Attention, post hautement intéressant !

- aujourd'hui j'ai préparé des petits pots de divers trucs pour Sunny, à base de : carottes, courges, spaghettis, framboises, banane, lait de coco, ce genre de trucs.

- aujourd'hui je me suis allé sur discogs pour regarder s'il n'y avait pas une version toute pourrite de "Tough !" d'Art Blakey and the Jazz Messengers, super disque qui date de 66 et pour laquelle j'ai une histoire à la con à vous raconter (d'ailleurs je l'ai fait il y a 15 ans, dites-donc). Pour faire court : j'ai le disque, mais plus la pochette. Parfois sur Discogs, les mecs vendent des pressages tout abîmés pour que dalle, ça me permet de récup certaines pochettes que je trouve super belles sans pouvoir me payer le disque qui lui, peut coûter un bras ou deux. Bref. Là, j'ai besoin que de la pochette, mais le seul exemplaire est en vente à 60 balles... Autant dire : je vais me retrouver avec la bonne pochette, et deux disques... En gros, je règle le problème à moitié uh uh uh.

- aujourd'hui j'ai terminé le plus gros concernant mon gros projet dont je parle depuis quelques temps ici. Ça va donc arriver plus tôt que prévu, qui l'eut crû hein ?

- aujourd'hui je viens de mater le premier épisode de "The last dance", le docu sur Jordan gnia gnia gnia. L'ancien amateur de la NBA que je fût (je le suis un peu moins aujourd'hui) n'a pas appris grand chose, j'espère que la suite sera un peu exaltante.

Allez, ça suffit pour aujourd'hui.



20 avril 2020

The Cosmic Echoes.

Les heures et les jours passent vite, comme d'habitude, confinement ou pas.
Je n'ai jamais compris comment les gens peuvent dire qu'ils s'ennuient. La dernière fois que j'ai ressenti ça, c'était étant gamin, je pense. Depuis bien longtemps, je suis vert que les journées soient aussi courtes, qu'elles passent si vite.

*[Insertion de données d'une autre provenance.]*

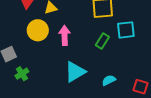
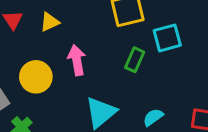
yellow circle: (38, 30) -> (36, 77), moved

J'avance (bien) sur mon projet à la con.
Je creuse sur la présentation de tout ça et en me documentant je tombe sur des trucs assez gros en terme de surprises et de coïncidences assez troublantes. C'est cocasse et ça me donne l'impression qu'il fallait monter ce truc, décidément, et quand bien même ça n'est pas demain la veille que ça me fera bouffer, pardi.
Début mai, ça sera prêt je pense, si tout va bien, et si ma fille me laisse un peu de temps pour ça entre une balade dans les bois et une séance de Duplo™. Stay tuned !

Et je profite toujours du confinement pour essayer de sauver la saison de jardin qui s'annonce compliquée. J'ai 200 godets de plein de trucs qui commencent à sortir de terre, la question étant de savoir comment je vais pouvoir repiquer sereinement tout ça au jardin, dont la terre super méga ultra-argileuse est sèche comme jamais (et on est qu'en avril, hein). Claude Allègre, au bûcher !

Et puis en rangeant, je retrouve des vieux disques, dont j'avais parfois oublié à quel point l'intérieur des pochettes était super chouette.